Problem
Look through the lines below; wherever the word "FUTURZWEI" appears, copy that line.

Saved data entries
---
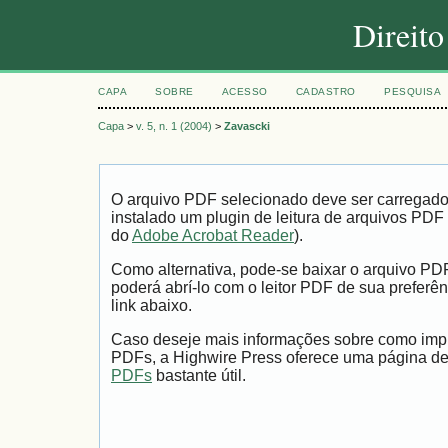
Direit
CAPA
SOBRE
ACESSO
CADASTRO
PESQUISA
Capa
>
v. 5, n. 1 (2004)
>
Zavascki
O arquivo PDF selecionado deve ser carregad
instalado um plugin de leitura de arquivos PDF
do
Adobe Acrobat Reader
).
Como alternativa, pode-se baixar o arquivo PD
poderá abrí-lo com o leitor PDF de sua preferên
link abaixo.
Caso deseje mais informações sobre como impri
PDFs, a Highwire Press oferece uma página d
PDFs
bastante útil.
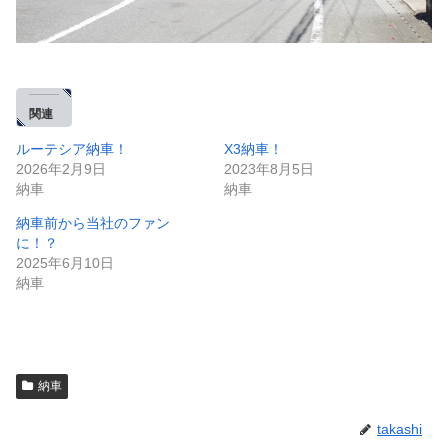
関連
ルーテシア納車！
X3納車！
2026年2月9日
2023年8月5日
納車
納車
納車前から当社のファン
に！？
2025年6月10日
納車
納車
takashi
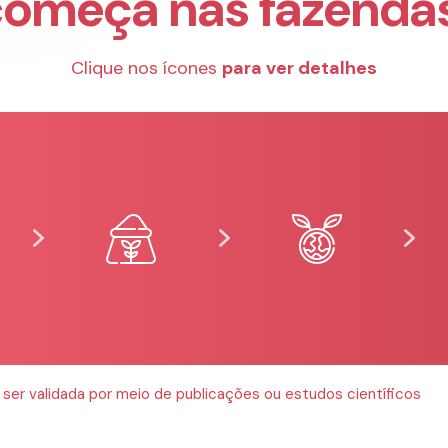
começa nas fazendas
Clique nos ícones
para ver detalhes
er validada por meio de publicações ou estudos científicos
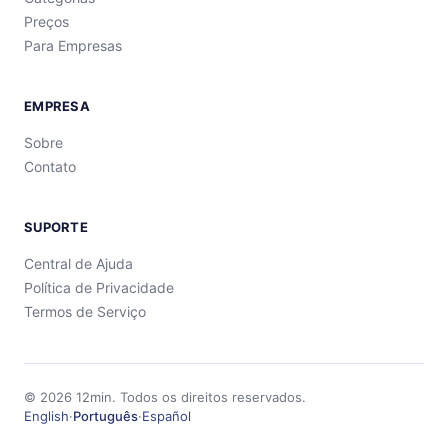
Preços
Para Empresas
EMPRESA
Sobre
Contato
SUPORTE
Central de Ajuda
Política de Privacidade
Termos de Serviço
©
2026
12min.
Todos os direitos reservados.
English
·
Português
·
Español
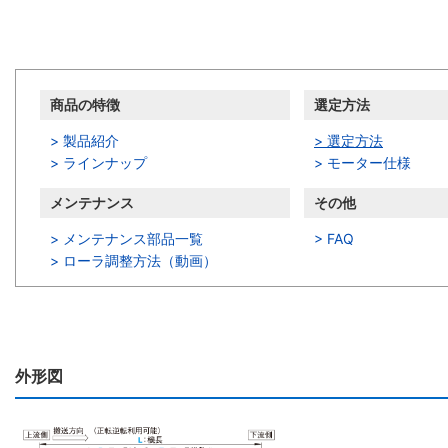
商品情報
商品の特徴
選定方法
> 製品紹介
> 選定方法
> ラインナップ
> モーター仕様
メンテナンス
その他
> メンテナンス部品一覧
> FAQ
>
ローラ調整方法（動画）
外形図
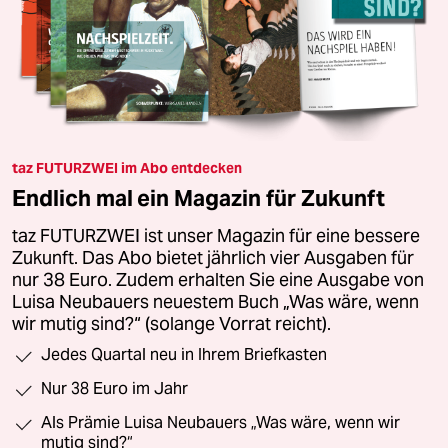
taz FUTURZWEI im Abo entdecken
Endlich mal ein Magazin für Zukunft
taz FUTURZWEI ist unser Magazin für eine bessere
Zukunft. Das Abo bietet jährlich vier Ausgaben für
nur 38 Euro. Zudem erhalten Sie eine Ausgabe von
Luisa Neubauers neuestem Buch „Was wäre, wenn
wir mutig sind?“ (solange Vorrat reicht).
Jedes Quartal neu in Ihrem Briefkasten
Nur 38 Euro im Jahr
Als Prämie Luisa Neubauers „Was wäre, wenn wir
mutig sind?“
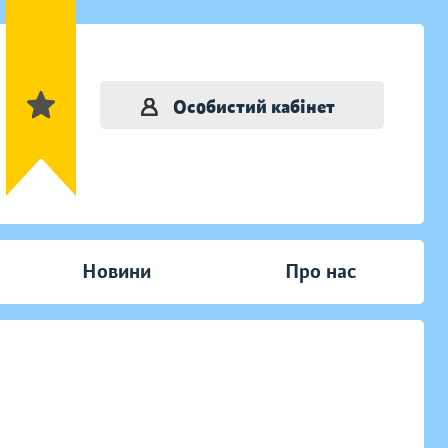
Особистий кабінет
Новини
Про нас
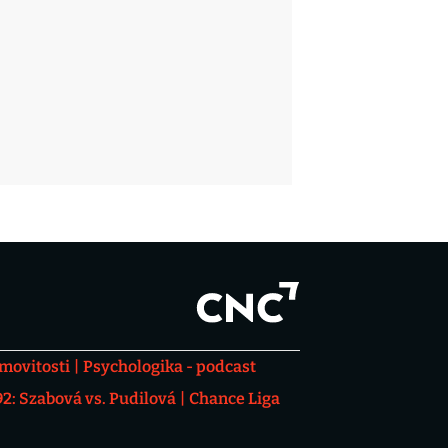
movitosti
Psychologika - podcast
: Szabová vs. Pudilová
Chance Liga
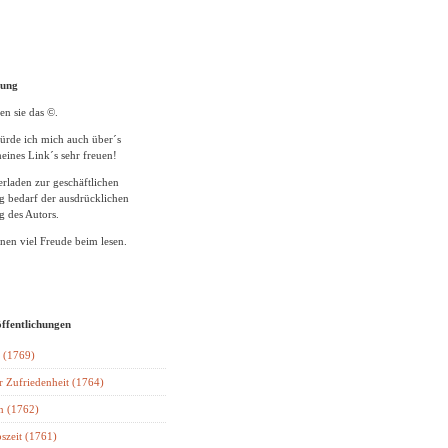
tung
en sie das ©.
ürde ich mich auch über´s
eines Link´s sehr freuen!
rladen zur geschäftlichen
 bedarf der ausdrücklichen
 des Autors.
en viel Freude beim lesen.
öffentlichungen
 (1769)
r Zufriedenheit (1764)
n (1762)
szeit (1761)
---
Output of the task
taz FUTURZWEI im Abo entdecken
taz FUTURZWEI ist unser Magazin für eine bessere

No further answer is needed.